Your assignment ▸ A faithful copy of the data, pictures omitted, is the required answer.

--- START ---

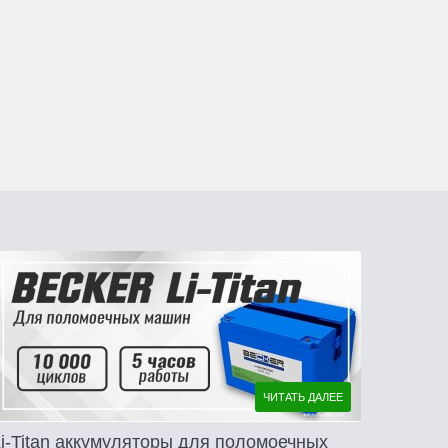
ЧИТАТЬ ДАЛЕЕ
Li-Titan аккумуляторы для поломоечных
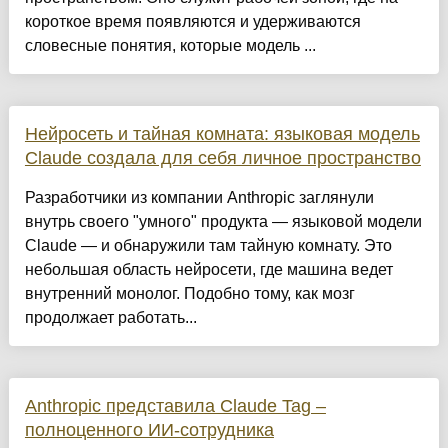
короткое время появляются и удерживаются
словесные понятия, которые модель ...
Нейросеть и тайная комната: языковая модель
Claude создала для себя личное пространство
Разработчики из компании Anthropic заглянули
внутрь своего "умного" продукта — языковой модели
Claude — и обнаружили там тайную комнату. Это
небольшая область нейросети, где машина ведет
внутренний монолог. Подобно тому, как мозг
продолжает работать...
Anthropic представила Claude Tag –
полноценного ИИ-сотрудника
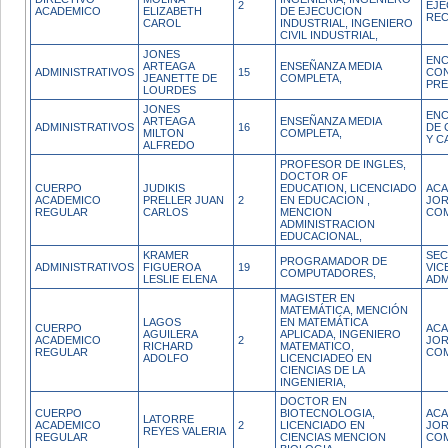
2
EJE
ACADEMICO
ELIZABETH
DE EJECUCION
REC
CAROL
INDUSTRIAL, INGENIERO
CIVIL INDUSTRIAL,
JONES
EN
ARTEAGA
ENSEÑANZA MEDIA
ADMINISTRATIVOS
15
CO
JEANETTE DE
COMPLETA,
PR
LOURDES
JONES
ENC
ARTEAGA
ENSEÑANZA MEDIA
ADMINISTRATIVOS
16
DE 
MILTON
COMPLETA,
Y C
ALFREDO
PROFESOR DE INGLES,
DOCTOR OF
CUERPO
JUDIKIS
EDUCATION, LICENCIADO
ACA
ACADEMICO
PRELLER JUAN
2
EN EDUCACION ,
JO
REGULAR
CARLOS
MENCION
CO
ADMINISTRACION
EDUCACIONAL,
KRAMER
SEC
PROGRAMADOR DE
ADMINISTRATIVOS
FIGUEROA
19
VIC
COMPUTADORES,
LESLIE ELENA
ADM
MAGISTER EN
MATEMÁTICA, MENCIÓN
LAGOS
EN MATEMÁTICA
CUERPO
ACA
AGUILERA
APLICADA, INGENIERO
ACADEMICO
2
JO
RICHARD
MATEMATICO,
REGULAR
CO
ADOLFO
LICENCIADEO EN
CIENCIAS DE LA
INGENIERIA,
DOCTOR EN
CUERPO
BIOTECNOLOGIA,
ACA
LATORRE
ACADEMICO
2
LICENCIADO EN
JO
REYES VALERIA
REGULAR
CIENCIAS MENCION
CO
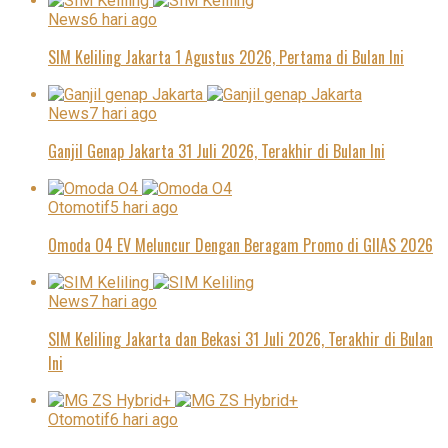
News
6 hari ago
SIM Keliling Jakarta 1 Agustus 2026, Pertama di Bulan Ini
News
7 hari ago
Ganjil Genap Jakarta 31 Juli 2026, Terakhir di Bulan Ini
Otomotif
5 hari ago
Omoda O4 EV Meluncur Dengan Beragam Promo di GIIAS 2026
News
7 hari ago
SIM Keliling Jakarta dan Bekasi 31 Juli 2026, Terakhir di Bulan
Ini
Otomotif
6 hari ago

--- END ---

Exercise response ▸
ЧИТАТЬ ДАЛЕЕ
Li-Titan аккумуляторы для поломоечных
короткое время появляются и удерживаются
словесные понятия, которые модель ...
Нейросеть и тайная комната: языковая модель
Claude создала для себя личное пространство
Разработчики из компании Anthropic заглянули
внутрь своего "умного" продукта — языковой модели
Claude — и обнаружили там тайную комнату. Это
небольшая область нейросети, где машина ведет
внутренний монолог. Подобно тому, как мозг
продолжает работать...
Anthropic представила Claude Tag –
полноценного ИИ-сотрудника
2
EJE
ACADEMICO
ELIZABETH
DE EJECUCION
REC
CAROL
INDUSTRIAL, INGENIERO
CIVIL INDUSTRIAL,
JONES
EN
ARTEAGA
ENSEÑANZA MEDIA
ADMINISTRATIVOS
15
CO
JEANETTE DE
COMPLETA,
PR
LOURDES
JONES
ENC
ARTEAGA
ENSEÑANZA MEDIA
ADMINISTRATIVOS
16
DE 
MILTON
COMPLETA,
Y C
ALFREDO
PROFESOR DE INGLES,
DOCTOR OF
CUERPO
JUDIKIS
EDUCATION, LICENCIADO
ACA
ACADEMICO
PRELLER JUAN
2
EN EDUCACION ,
JO
REGULAR
CARLOS
MENCION
CO
ADMINISTRACION
EDUCACIONAL,
KRAMER
SEC
PROGRAMADOR DE
ADMINISTRATIVOS
FIGUEROA
19
VIC
COMPUTADORES,
LESLIE ELENA
ADM
MAGISTER EN
MATEMÁTICA, MENCIÓN
LAGOS
EN MATEMÁTICA
CUERPO
ACA
AGUILERA
APLICADA, INGENIERO
ACADEMICO
2
JO
RICHARD
MATEMATICO,
REGULAR
CO
ADOLFO
LICENCIADEO EN
CIENCIAS DE LA
INGENIERIA,
DOCTOR EN
CUERPO
BIOTECNOLOGIA,
ACA
LATORRE
ACADEMICO
2
LICENCIADO EN
JO
REYES VALERIA
REGULAR
CIENCIAS MENCION
CO
News
6 hari ago
SIM Keliling Jakarta 1 Agustus 2026, Pertama di Bulan Ini
News
7 hari ago
Ganjil Genap Jakarta 31 Juli 2026, Terakhir di Bulan Ini
Otomotif
5 hari ago
Omoda O4 EV Meluncur Dengan Beragam Promo di GIIAS 2026
News
7 hari ago
SIM Keliling Jakarta dan Bekasi 31 Juli 2026, Terakhir di Bulan
Ini
Otomotif
6 hari ago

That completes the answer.